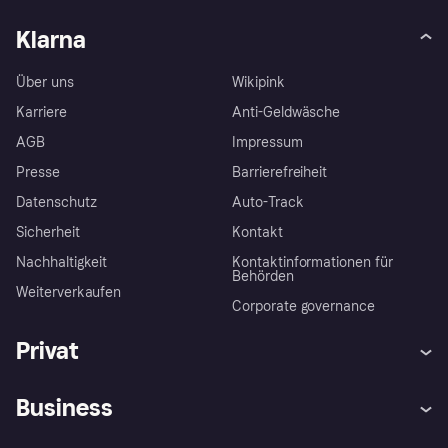
Klarna
Über uns
Wikipink
Karriere
Anti-Geldwäsche
AGB
Impressum
Presse
Barrierefreiheit
Datenschutz
Auto-Track
Sicherheit
Kontakt
Nachhaltigkeit
Kontaktinformationen für
Behörden
Weiterverkaufen
Corporate governance
Privat
Hilfe
Käuferschutzrichtlinien
Business
Einloggen
Beschwerden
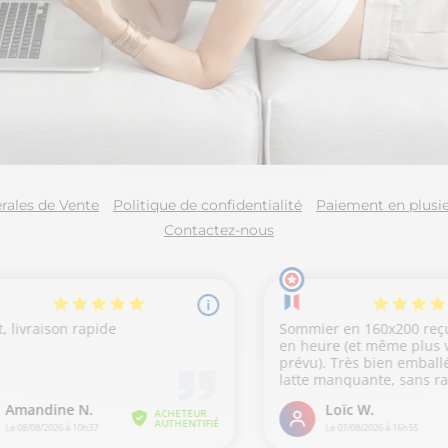
rales de Vente
Politique de confidentialité
Paiement en plusie
Contactez-nous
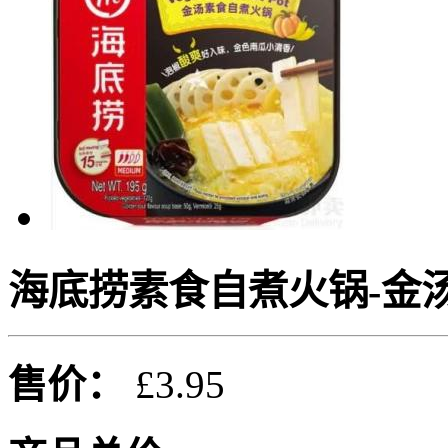
海底捞素食自煮火锅-金汤1
售价：
£3.95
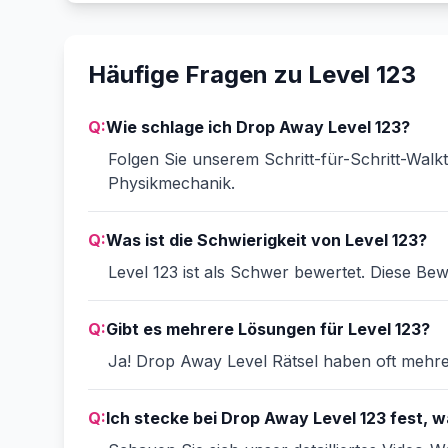
Häufige Fragen zu Level 123
Q:
Wie schlage ich Drop Away Level 123?
Folgen Sie unserem Schritt-für-Schritt-Walk
Physikmechanik.
Q:
Was ist die Schwierigkeit von Level 123?
Level 123 ist als Schwer bewertet. Diese Bew
Q:
Gibt es mehrere Lösungen für Level 123?
Ja! Drop Away Level Rätsel haben oft mehrer
Q:
Ich stecke bei Drop Away Level 123 fest, wa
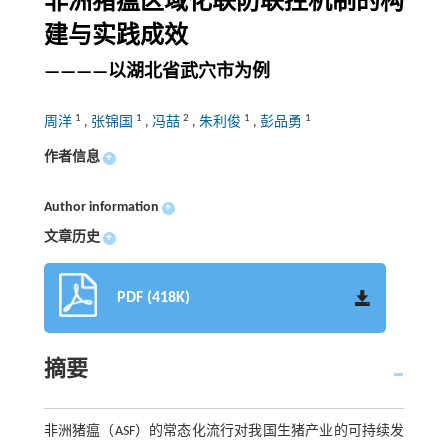
非洲猪瘟区域化联防联控机制的构
建与实践成效
————以湖北省武穴市为例
1
1
2
1
1
周洋
,
张锦国
,
冯喆
,
朱利俊
,
彭品勇
作者信息
+
Author information
+
文章历史
+
PDF (418K)
摘要
非洲猪瘟（ASF）的常态化流行对我国生猪产业的可持续发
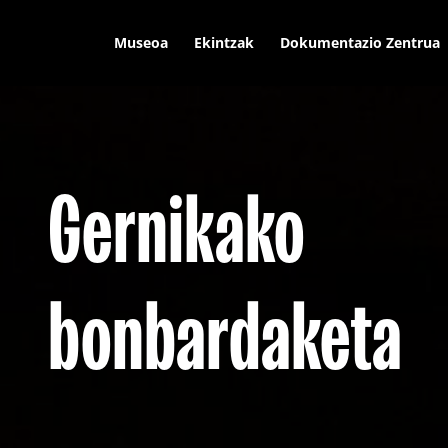
Museoa
Ekintzak
Dokumentazio Zentrua
Gernikako
bonbardaketa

━━━━━━━━━━━━━━━━━━━━

**Assigned task:** Each entry above must be restated word for word; the pictures stay out of the copy.

**Solution for this task:**
Klarna
Über uns
Wikipink
Karriere
Anti-Geldwäsche
AGB
Impressum
Presse
Barrierefreiheit
Datenschutz
Auto-Track
Sicherheit
Kontakt
Nachhaltigkeit
Kontaktinformationen für
Behörden
Weiterverkaufen
Corporate governance
Privat
Hilfe
Käuferschutzrichtlinien
Business
Einloggen
Beschwerden
rales de Vente
Politique de confidentialité
Paiement en plusie
Contactez-nous
海底捞素食自煮火锅-金汤1
售价：
£3.95
Häufige Fragen zu Level 123
Q:
Wie schlage ich Drop Away Level 123?
Folgen Sie unserem Schritt-für-Schritt-Walk
Physikmechanik.
Q:
Was ist die Schwierigkeit von Level 123?
Level 123 ist als Schwer bewertet. Diese Bew
Q:
Gibt es mehrere Lösungen für Level 123?
Ja! Drop Away Level Rätsel haben oft mehrer
Q:
Ich stecke bei Drop Away Level 123 fest, wa
非洲猪瘟区域化联防联控机制的构
建与实践成效
————以湖北省武穴市为例
1
1
2
1
1
周洋
,
张锦国
,
冯喆
,
朱利俊
,
彭品勇
作者信息
+
Author information
+
文章历史
+
PDF (418K)
摘要
非洲猪瘟（ASF）的常态化流行对我国生猪产业的可持续发
Museoa
Ekintzak
Dokumentazio Zentrua
Gernikako
bonbardaketa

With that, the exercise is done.